The Lake Thun Panorama Trail now follows a varied up and down along the edge of the Lake Thun villages. Sometimes we hike in the forest, sometimes across fields and meadows with an unobstructed view of the Alpine panorama, which unfortunately only blinks tentatively from behind the clouds on this day. After about 2.5 hours of walking, we reach the deeply incised rubber gorge that separates Aeschlen from Sigriswil. Since 2012, an imposing suspension bridge has provided a convenient ground-level connection between the two villages. The bridge was built in connection with the Lake Thun Panorama Trail – in the long term, in addition to two bridges that have already been built, four more are planned to make all the deeply cut gorges easier to overcome and thus accessible to the general public.

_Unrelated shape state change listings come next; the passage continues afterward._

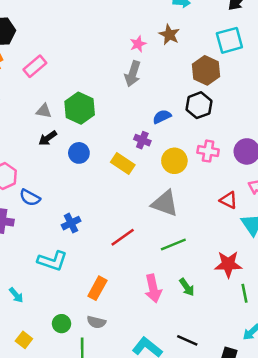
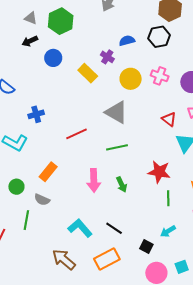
green circle: (61, 324) -> (16, 187), moved

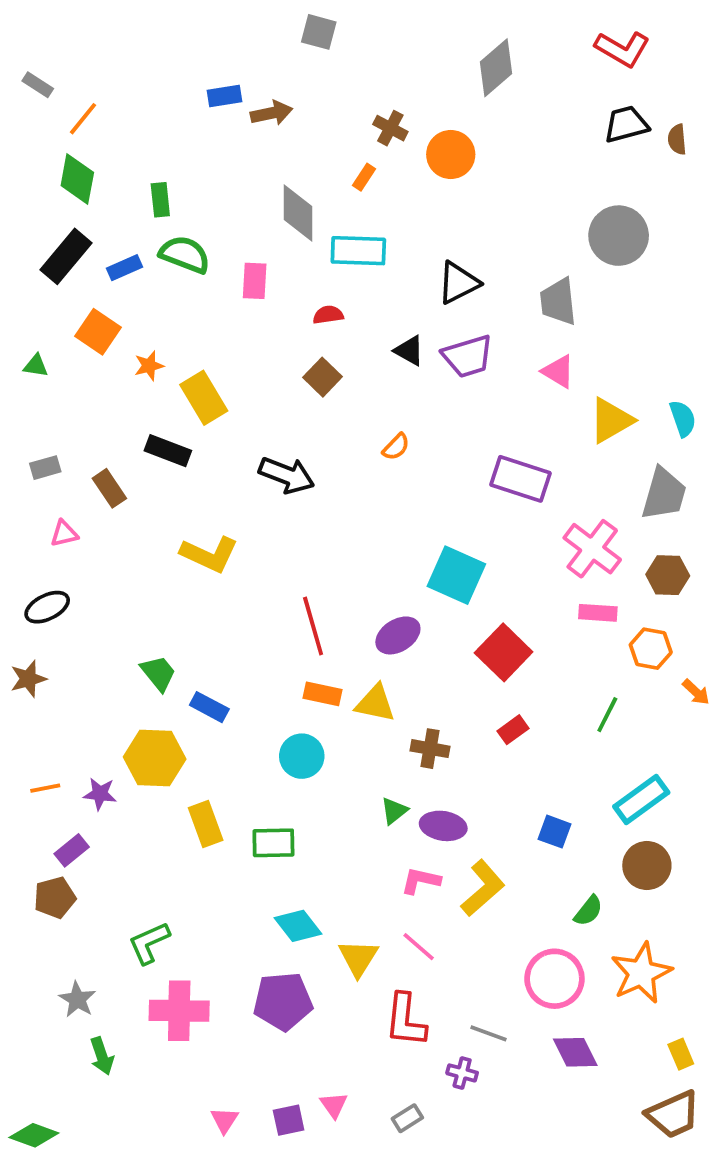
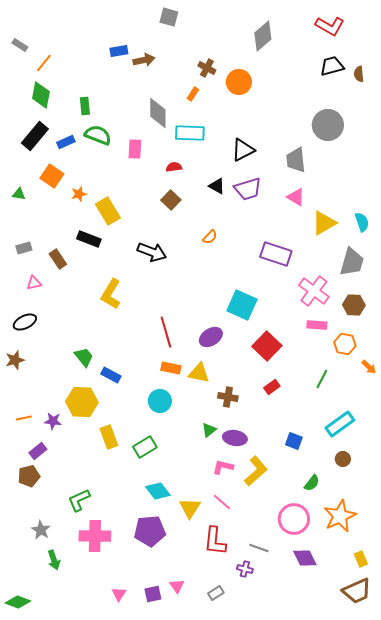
yellow L-shape: (209, 554) -> (111, 294), turned 96
green rectangle: (273, 843) -> (145, 447), turned -30
brown circle: (647, 866) -> (343, 459), size x0.6

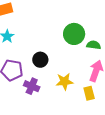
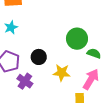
yellow star: (64, 82) -> (62, 73), moved

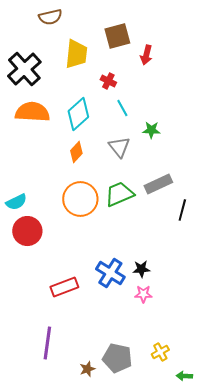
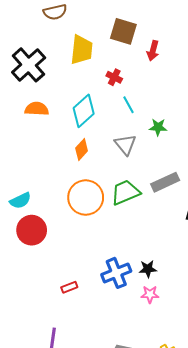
brown square: (117, 36) -> (123, 31), turned 32
orange semicircle: (32, 112) -> (37, 109), size x0.7
blue cross: (110, 273) -> (116, 273), turned 36
red rectangle: (64, 287) -> (69, 287), size x0.6

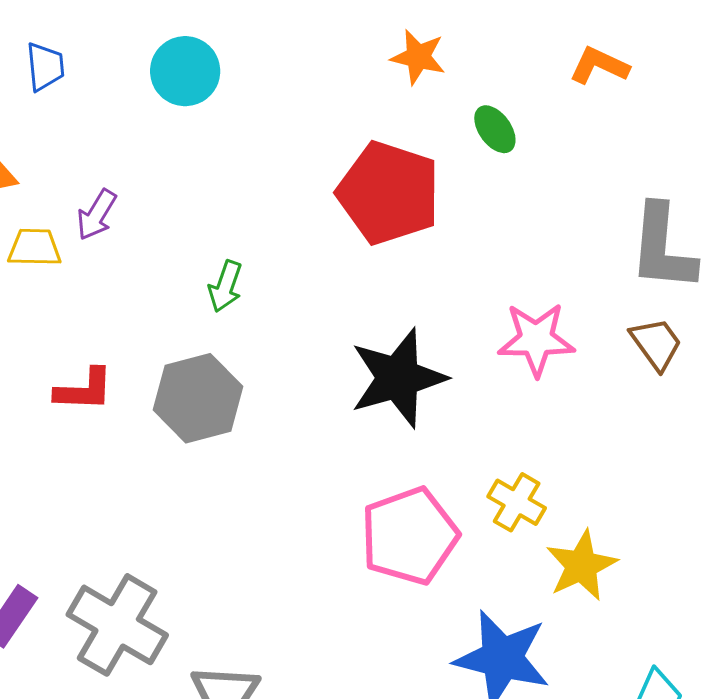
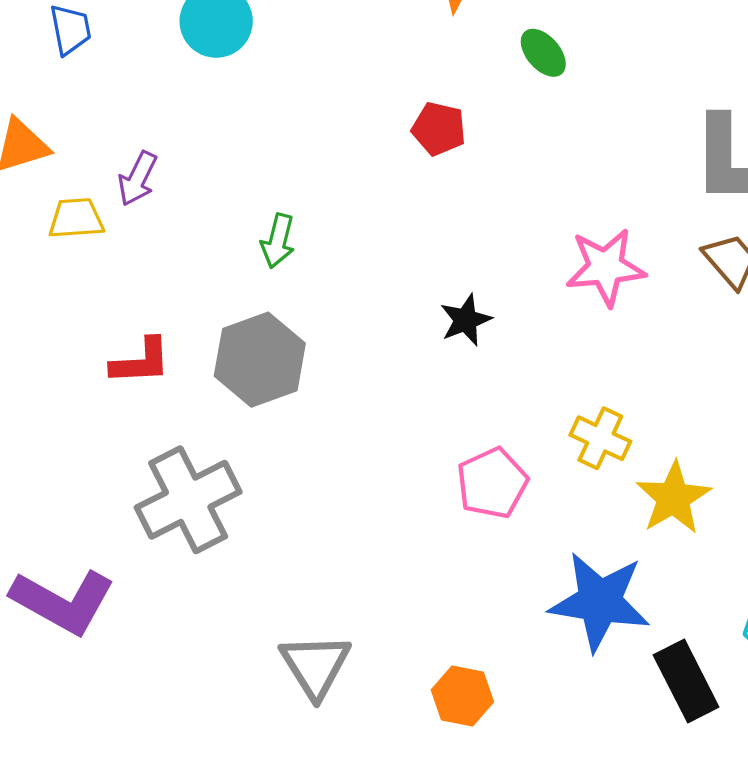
red pentagon: (389, 193) -> (439, 129), size x0.5
black star: (398, 378) -> (466, 320), size x0.5
pink pentagon: (409, 536) -> (492, 483), size x0.7
gray cross: (117, 625) -> (188, 500), moved, turned 38

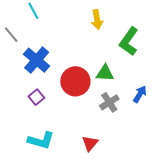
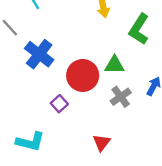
purple square: (36, 97) -> (59, 104), moved
cyan L-shape: (41, 140) -> (30, 142), moved

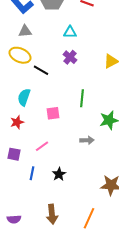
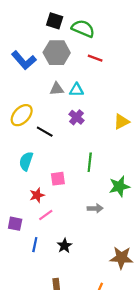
gray triangle: (25, 31) -> (57, 89), moved
yellow ellipse: (20, 55) -> (22, 115), turned -70
red star: (17, 122) -> (37, 195), moved

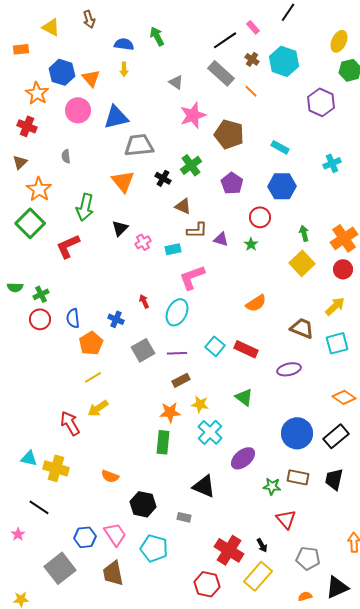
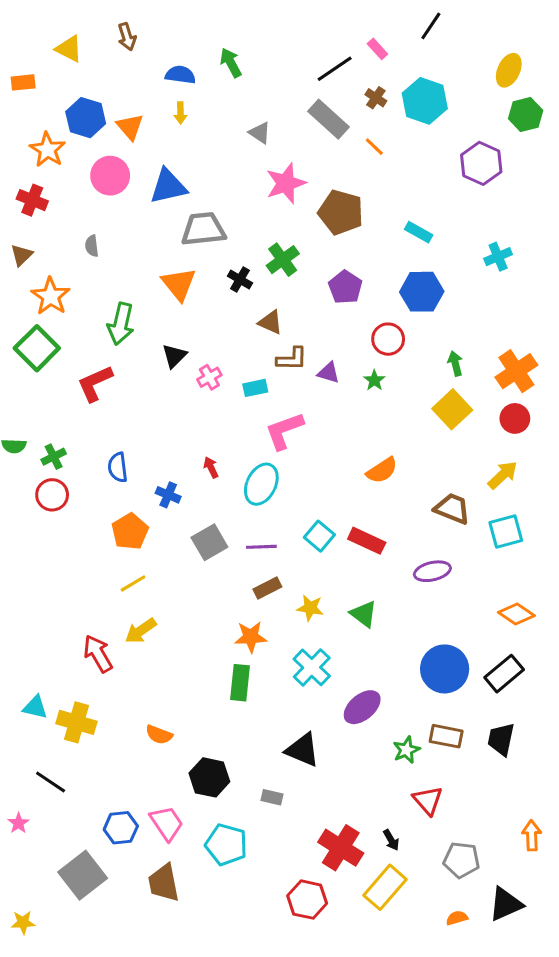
blue semicircle: (73, 318) -> (118, 467), moved
yellow star: (200, 404) -> (310, 608), moved
green star: (272, 486) -> (406, 750), turned -30

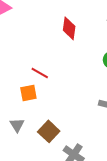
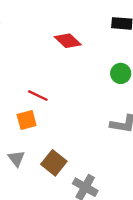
red diamond: (69, 28) -> (68, 41), turned -50

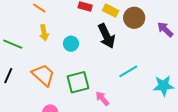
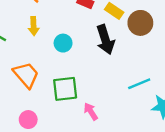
cyan line: (128, 71) -> (139, 84), moved

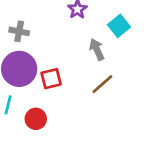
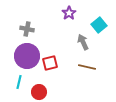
brown line: (102, 84) -> (87, 67), turned 54

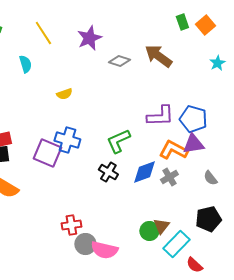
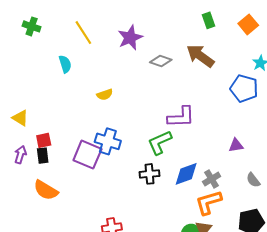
green rectangle: (182, 22) -> (208, 20), moved
purple L-shape: (160, 116) -> (181, 117), moved
blue pentagon: (193, 119) -> (244, 89), moved
purple triangle: (193, 144) -> (236, 145), size x0.7
orange L-shape: (173, 150) -> (208, 202), moved, turned -44
black cross: (108, 172) -> (149, 174), turned -36

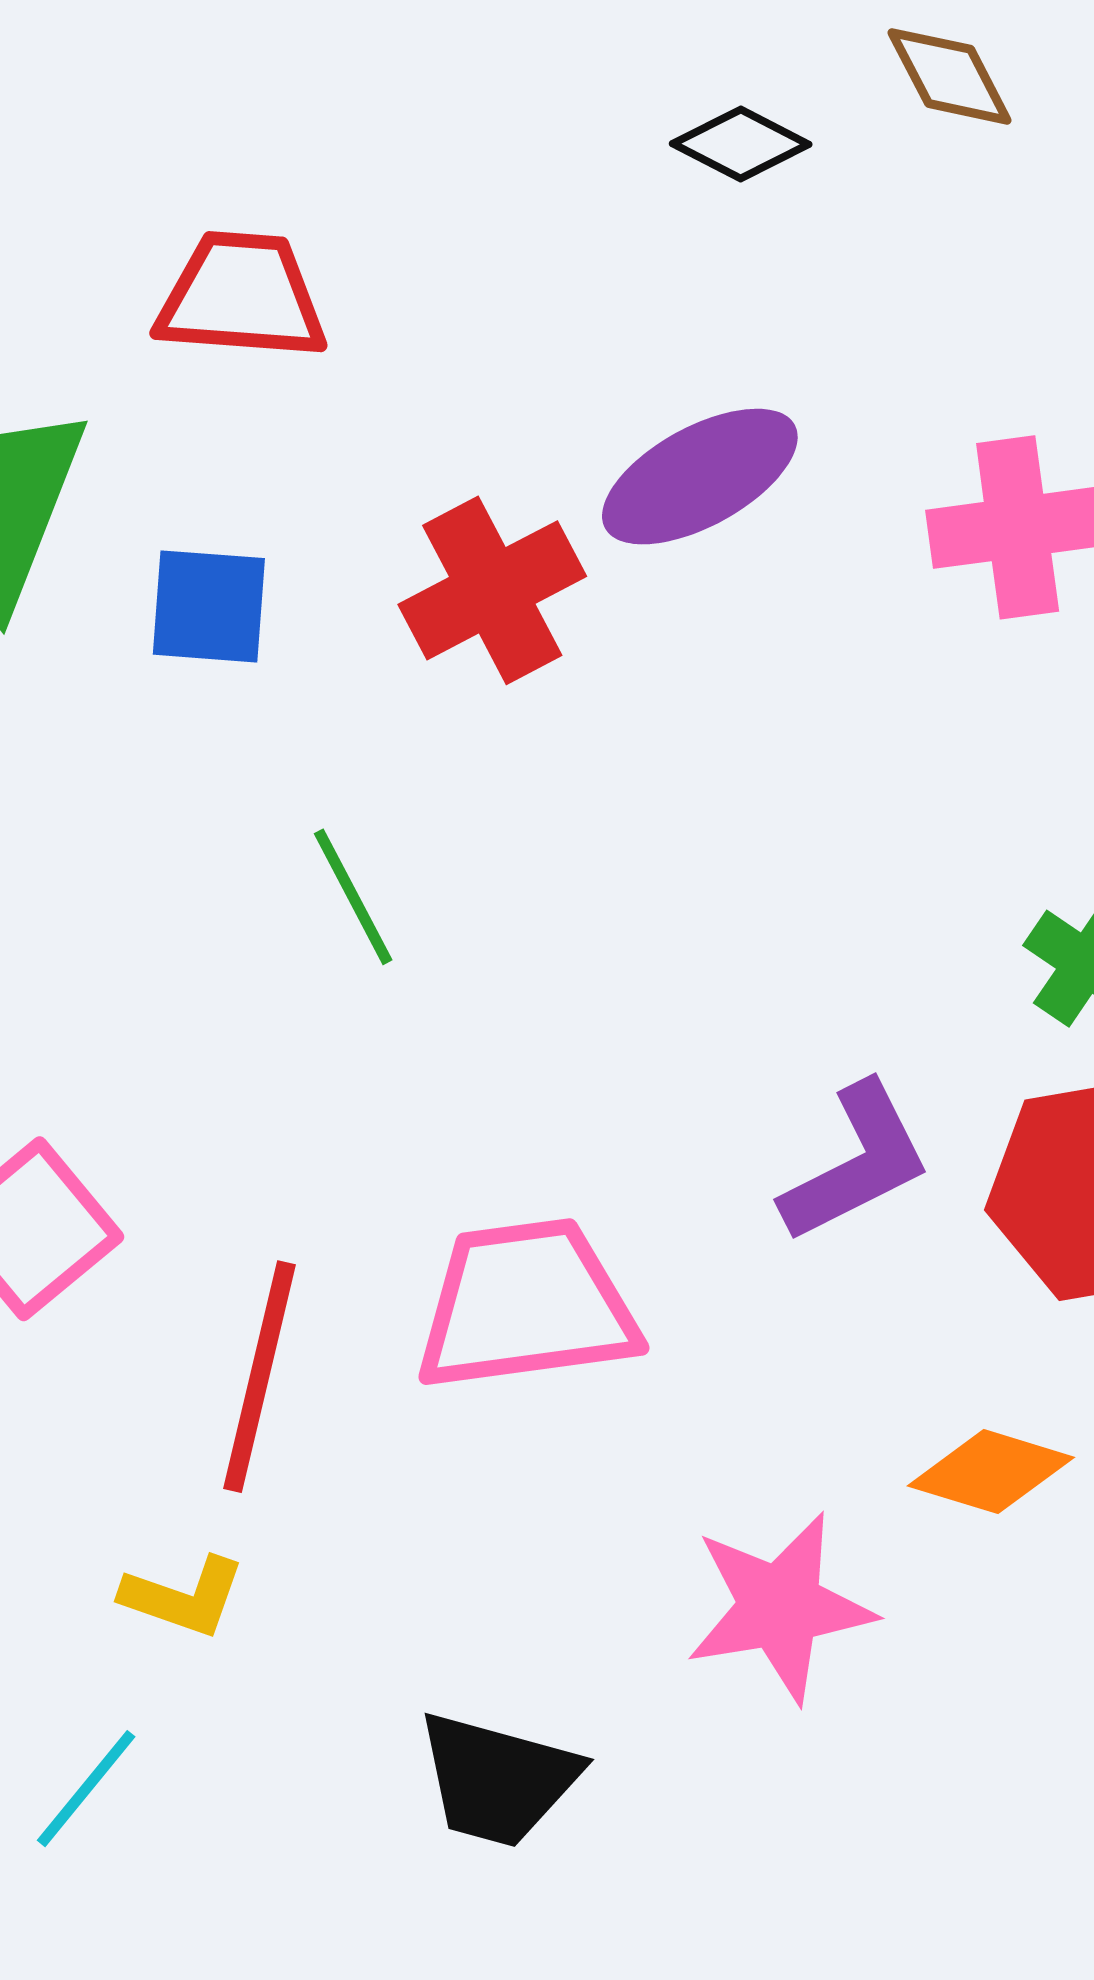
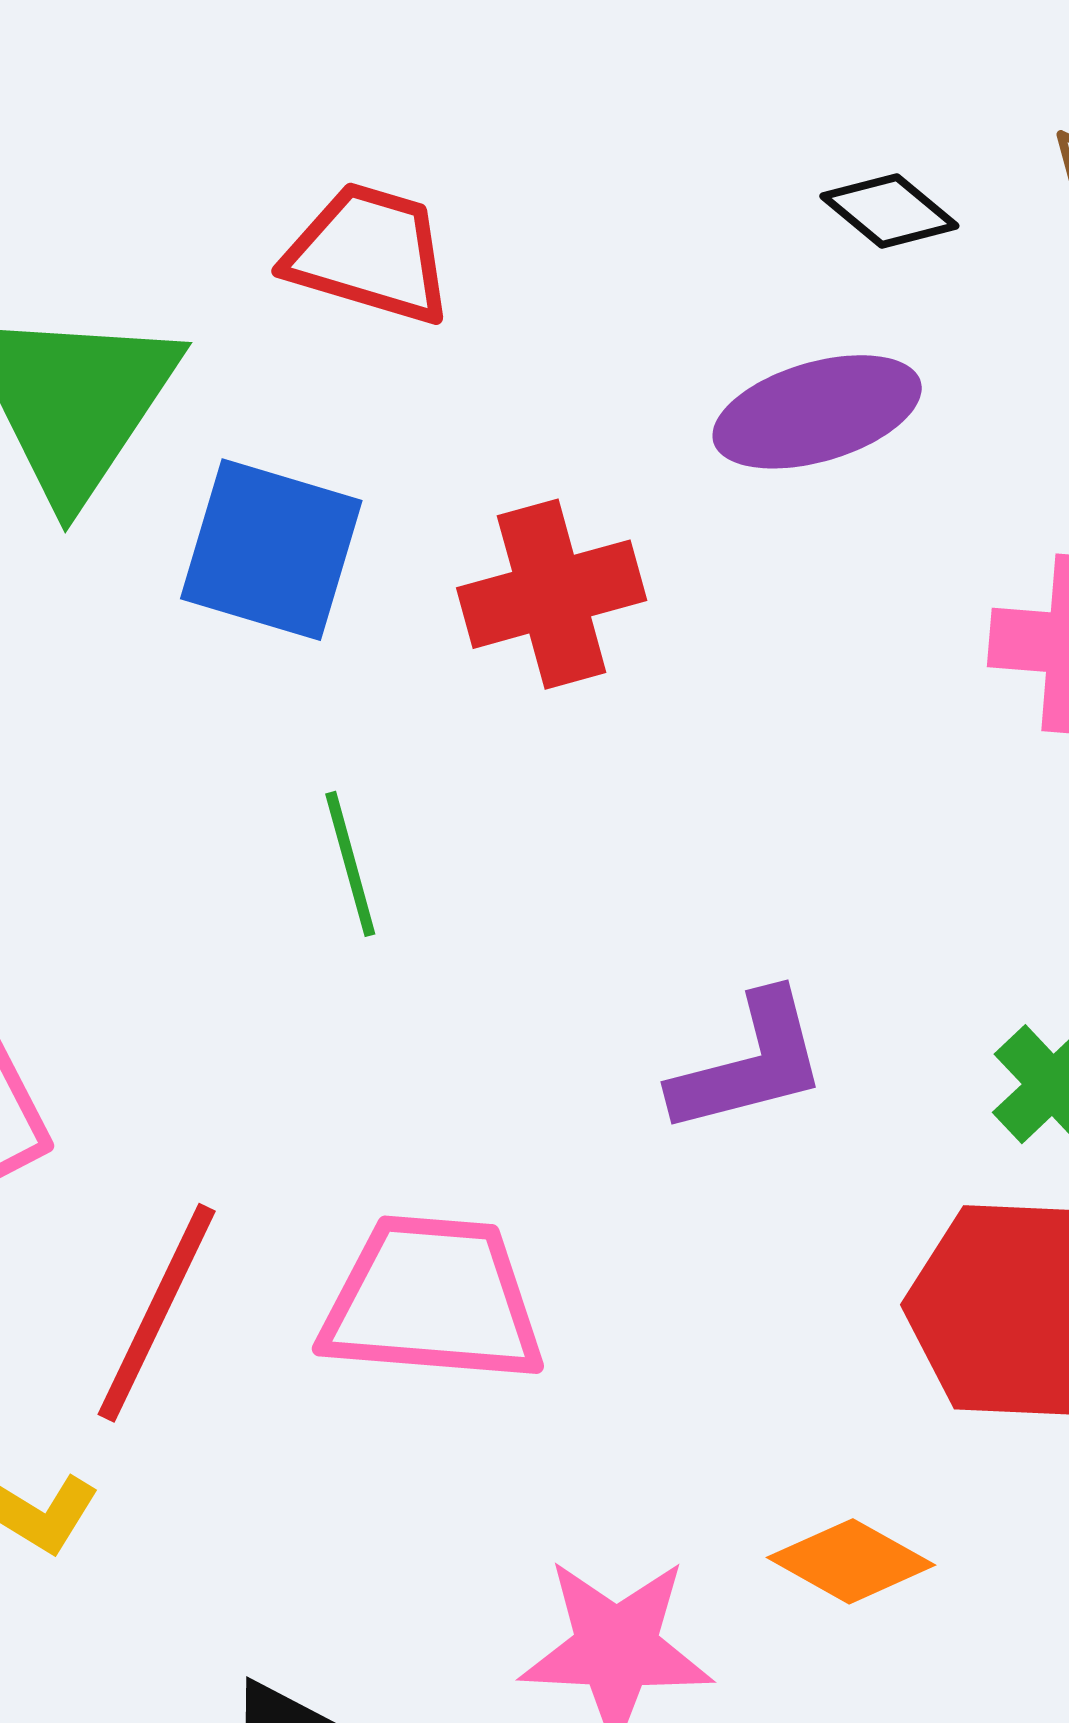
purple ellipse: (700, 477) -> (817, 412), moved
blue square: (209, 606) -> (271, 550), size x1.4
purple L-shape: (856, 1163) -> (750, 1064), moved

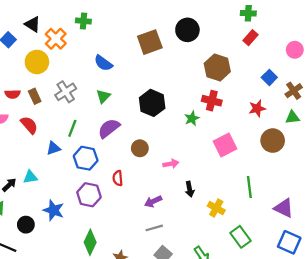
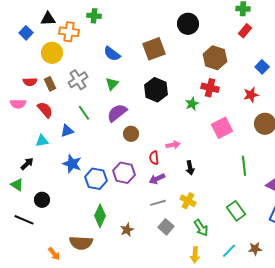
black triangle: (33, 24) -> (48, 19), turned -35
orange cross: (56, 39) -> (69, 32), turned -36
brown square: (150, 42) -> (154, 49), moved
green line: (72, 128) -> (84, 113), turned -56
brown circle: (140, 148) -> (131, 134), moved
blue hexagon: (86, 158) -> (96, 179), moved
cyan triangle: (30, 177) -> (42, 141), moved
red semicircle: (118, 178) -> (154, 158), moved
purple hexagon: (89, 195) -> (124, 173), moved
yellow cross: (216, 208) -> (188, 201), moved
blue star: (54, 210) -> (72, 164), moved

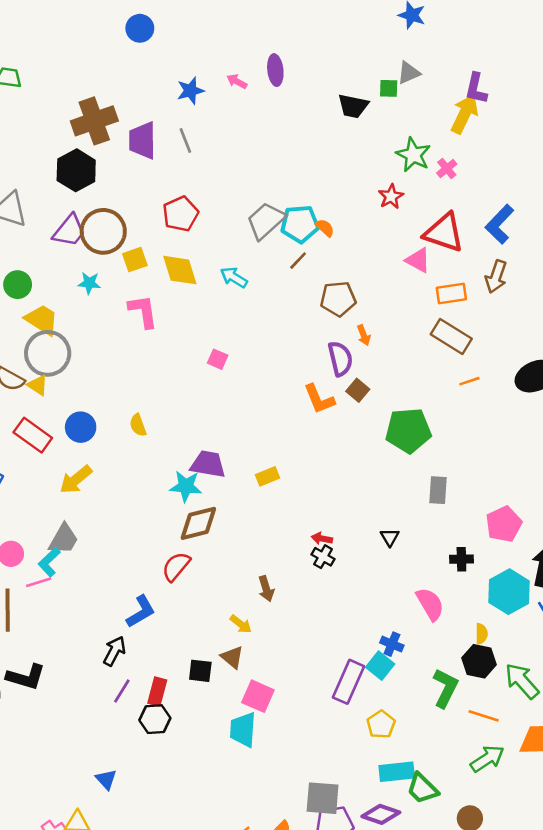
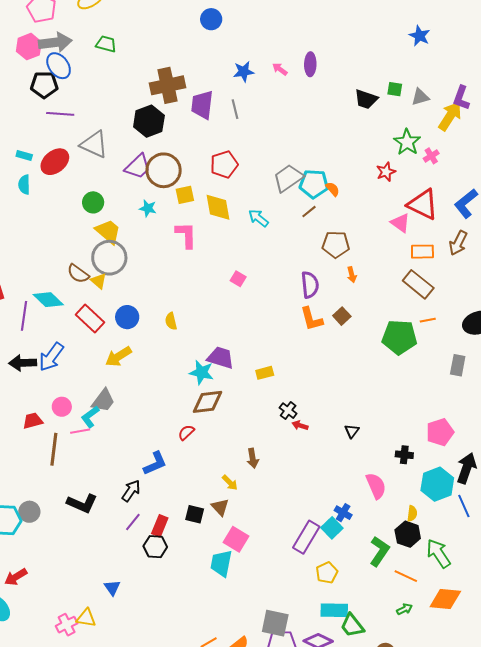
gray triangle: (409, 73) -> (420, 97), moved
purple semicircle: (340, 359) -> (310, 285), moved
green pentagon: (408, 430) -> (399, 337), moved
gray rectangle: (438, 490) -> (458, 365), moved
black cross: (323, 557) -> (288, 411), moved
red semicircle: (176, 566) -> (186, 432), size x0.7
black L-shape: (26, 677) -> (82, 503), moved
green arrow: (487, 759) -> (404, 609), size x0.6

To cross the panorama bridge in Sigriswil, a “road toll” of CHF 8 must be paid. If you, like us, spend at least one night in the region, you will benefit from a 50% discount with the PanoramaCard Lake Thun. The PanoramaCard cannot be purchased – it is given free of charge to every guest in one of the participating partner establishments and also includes free use of the regional bus and post bus connections. If you prefer to save the money, you can alternatively follow the old path through the gorge.
5. St. Beatus Caves
Another place where you can benefit from reduced admission with the PanoramaCard are the St. Beatus Caves below Beatenberg. From Sigriswil to the cave entrance it is another 2.5 hours on foot. Alternatively, the route can also be covered by bus (1x change in Gunten – 36 minutes travel time). The stalactite caves are one of the most famous attractions on Lake Thun and are a popular destination for school trips. We catch a good time on this weather-beaten Saturday afternoon and don’t have to queue for 5 minutes to get the tickets. Unlike in the past, the St. Beatus Caves can no longer only be explored in guided groups, but also individually. As an individual traveler, you can either join a group (group tours start every 45 minutes) or visit the caves on your own. The facts about the individual rock formations can be obtained via information boards or via the free “Saint Beatus” app. Photography and filming in the cave is now also allowed (without a tripod). I really appreciate that we can explore the caves at our pace.
The visit to the approximately 1 kilometer long accessible cave system takes between 1 – 1.5 hours, depending on the pace. Afterwards you can either continue on foot to Interlaken, or travel back to Thun by bus or boat.
Practical tips for hiking the Lake Thun Panorama Circular Trail
The Lake Thun Panorama Trail leads around Lake Thun in a total of four stages (63 kilometres). The course of the trail changes between locations above the edge of the settlement with a magnificent panoramic view towards the Bernese Alps and sections where the path runs directly along the lake.
On our tour to the five beautiful and interesting places on the right bank of Lake Thun, we have added a part of the second stage (Sigriswil-Interlaken) to the first stage of the Panorama Trail from Thun to Sigriswil. The route can be found on the map below. The distance from Thun to the Beatus Caves is a good 20 kilometres and an ascent of 975 metres in altitude. If you do everything at once on foot, then you have to calculate about 6.5 hours of pure walking time. Alternatively, all places can also be reached by bus from Thun and/or Interlaken.
Our stay was supported by the Chartreuse Osteria da Pasquale. All impressions and opinions are, as always, ours.